» **Record excerpts**:
★ ★ ★ ★ ★

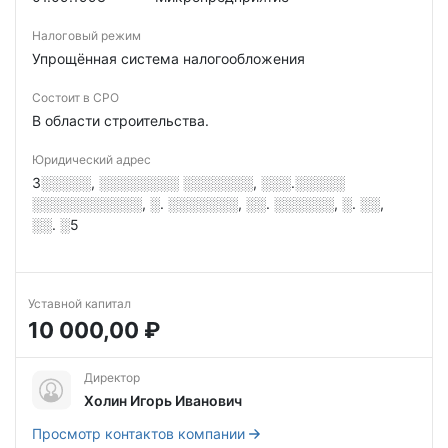
Налоговый режим
Упрощённая система налогообложения
Состоит в СРО
В области строительства.
Юридический адрес
3░░░░░, ░░░░░░░░ ░░░░░░░, ░░░.░░░░░
░░░░░░░░░░░, ░. ░░░░░░░, ░░. ░░░░░░, ░. ░░,
░░. ░5
Уставной капитал
10 000,00 ₽
Директор
Холин Игорь Иванович
Просмотр контактов компании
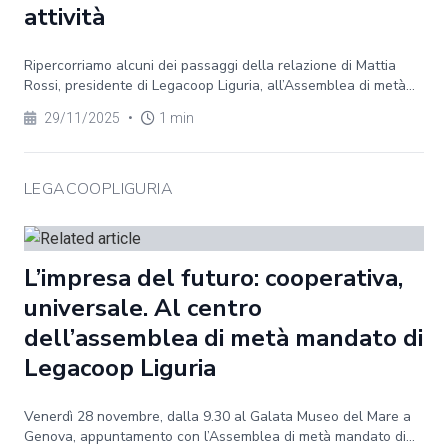
attività
Ripercorriamo alcuni dei passaggi della relazione di Mattia
Rossi, presidente di Legacoop Liguria, all’Assemblea di metà...
29/11/2025
•
1 min
LEGACOOPLIGURIA
L’impresa del futuro: cooperativa,
universale. Al centro
dell’assemblea di metà mandato di
Legacoop Liguria
Venerdì 28 novembre, dalla 9.30 al Galata Museo del Mare a
Genova, appuntamento con l’Assemblea di metà mandato di...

★ ★ ★ ★ ★

» **Task details**:
Reproduce only the lines from the first line of the entries through the line containing "LEGACOOPLIGURIA", exactly and with both ends kept. Omit the pictures.

» **Result for this task**:
Налоговый режим
Упрощённая система налогообложения
Состоит в СРО
В области строительства.
Юридический адрес
3░░░░░, ░░░░░░░░ ░░░░░░░, ░░░.░░░░░
░░░░░░░░░░░, ░. ░░░░░░░, ░░. ░░░░░░, ░. ░░,
░░. ░5
Уставной капитал
10 000,00 ₽
Директор
Холин Игорь Иванович
Просмотр контактов компании
attività
Ripercorriamo alcuni dei passaggi della relazione di Mattia
Rossi, presidente di Legacoop Liguria, all’Assemblea di metà...
29/11/2025
•
1 min
LEGACOOPLIGURIA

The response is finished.